(Collection entries)
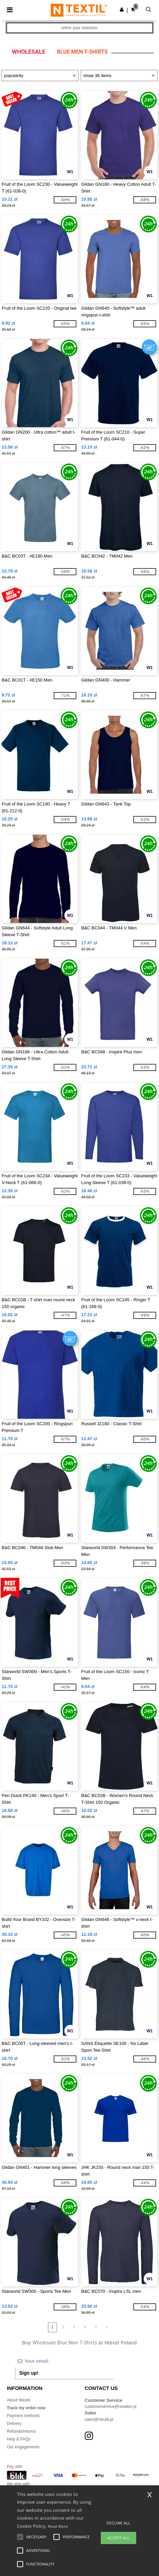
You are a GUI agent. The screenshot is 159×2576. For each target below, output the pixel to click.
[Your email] (64, 2361)
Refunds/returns (21, 2431)
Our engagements (23, 2447)
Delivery (14, 2423)
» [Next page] (107, 2327)
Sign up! (28, 2373)
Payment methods (23, 2415)
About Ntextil (18, 2400)
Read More (58, 2526)
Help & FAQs (18, 2439)
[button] (122, 9)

### ASSIGNMENT
Return the preceding entries verbatim, with the pictures excluded.

### WRITTEN SOLUTION
You are a GUI agent. The screenshot is 159×2576. For each target below, output the pixel to click.
[Your email] (64, 2361)
Refunds/returns (21, 2431)
Our engagements (23, 2447)
Delivery (14, 2423)
» [Next page] (107, 2327)
Sign up! (28, 2373)
Payment methods (23, 2415)
About Ntextil (18, 2400)
Read More (58, 2526)
Help & FAQs (18, 2439)
[button] (122, 9)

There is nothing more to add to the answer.